*Description of the task:*
Nothing but the lines from the one containing "as soon as possible because they" through the one containing "on dialects for years and still", both included, should be given again, each exactly as written below.

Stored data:
------------------------------------------------------------
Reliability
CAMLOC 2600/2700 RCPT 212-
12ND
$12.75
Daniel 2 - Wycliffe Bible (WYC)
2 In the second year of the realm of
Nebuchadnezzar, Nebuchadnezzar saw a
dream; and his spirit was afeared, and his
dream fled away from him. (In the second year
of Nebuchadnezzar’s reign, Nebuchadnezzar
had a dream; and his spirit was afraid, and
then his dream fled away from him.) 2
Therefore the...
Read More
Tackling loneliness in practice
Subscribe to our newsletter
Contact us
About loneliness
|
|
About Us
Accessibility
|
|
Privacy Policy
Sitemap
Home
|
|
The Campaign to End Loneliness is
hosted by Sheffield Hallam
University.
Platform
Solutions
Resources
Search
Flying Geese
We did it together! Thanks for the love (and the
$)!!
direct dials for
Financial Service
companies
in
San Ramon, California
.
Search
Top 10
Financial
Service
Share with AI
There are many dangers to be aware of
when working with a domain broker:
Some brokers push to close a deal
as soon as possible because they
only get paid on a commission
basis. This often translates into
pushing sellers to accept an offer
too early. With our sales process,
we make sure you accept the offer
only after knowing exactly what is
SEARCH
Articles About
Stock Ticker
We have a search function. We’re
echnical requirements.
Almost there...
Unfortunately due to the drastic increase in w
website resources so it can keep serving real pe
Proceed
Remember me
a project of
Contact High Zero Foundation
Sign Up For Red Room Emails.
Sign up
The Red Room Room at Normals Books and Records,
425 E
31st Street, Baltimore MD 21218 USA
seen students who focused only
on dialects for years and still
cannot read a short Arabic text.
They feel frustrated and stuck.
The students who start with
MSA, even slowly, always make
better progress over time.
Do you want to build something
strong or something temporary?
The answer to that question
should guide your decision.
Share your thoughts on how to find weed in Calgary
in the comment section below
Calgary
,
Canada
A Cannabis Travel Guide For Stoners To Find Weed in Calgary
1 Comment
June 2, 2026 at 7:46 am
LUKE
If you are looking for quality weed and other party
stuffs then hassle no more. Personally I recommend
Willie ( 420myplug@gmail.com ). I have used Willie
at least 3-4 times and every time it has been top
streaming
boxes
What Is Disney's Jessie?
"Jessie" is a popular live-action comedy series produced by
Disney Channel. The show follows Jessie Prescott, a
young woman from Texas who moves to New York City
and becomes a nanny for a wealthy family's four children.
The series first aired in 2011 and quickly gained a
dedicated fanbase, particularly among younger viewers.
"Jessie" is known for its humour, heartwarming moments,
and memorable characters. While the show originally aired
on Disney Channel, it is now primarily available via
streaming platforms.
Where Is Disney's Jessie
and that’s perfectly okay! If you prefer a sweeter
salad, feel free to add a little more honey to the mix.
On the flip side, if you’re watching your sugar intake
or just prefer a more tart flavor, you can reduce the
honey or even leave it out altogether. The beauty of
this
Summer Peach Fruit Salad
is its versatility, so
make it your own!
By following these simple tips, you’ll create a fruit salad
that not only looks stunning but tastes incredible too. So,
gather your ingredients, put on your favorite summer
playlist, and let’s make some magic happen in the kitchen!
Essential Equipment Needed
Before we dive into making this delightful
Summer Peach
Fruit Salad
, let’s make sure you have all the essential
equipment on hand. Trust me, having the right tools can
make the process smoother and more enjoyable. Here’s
------------------------------------------------------------
*Answer box:*
as soon as possible because they
only get paid on a commission
basis. This often translates into
pushing sellers to accept an offer
too early. With our sales process,
we make sure you accept the offer
only after knowing exactly what is
SEARCH
Articles About
Stock Ticker
We have a search function. We’re
echnical requirements.
Almost there...
Unfortunately due to the drastic increase in w
website resources so it can keep serving real pe
Proceed
Remember me
a project of
Contact High Zero Foundation
Sign Up For Red Room Emails.
Sign up
The Red Room Room at Normals Books and Records,
425 E
31st Street, Baltimore MD 21218 USA
seen students who focused only
on dialects for years and still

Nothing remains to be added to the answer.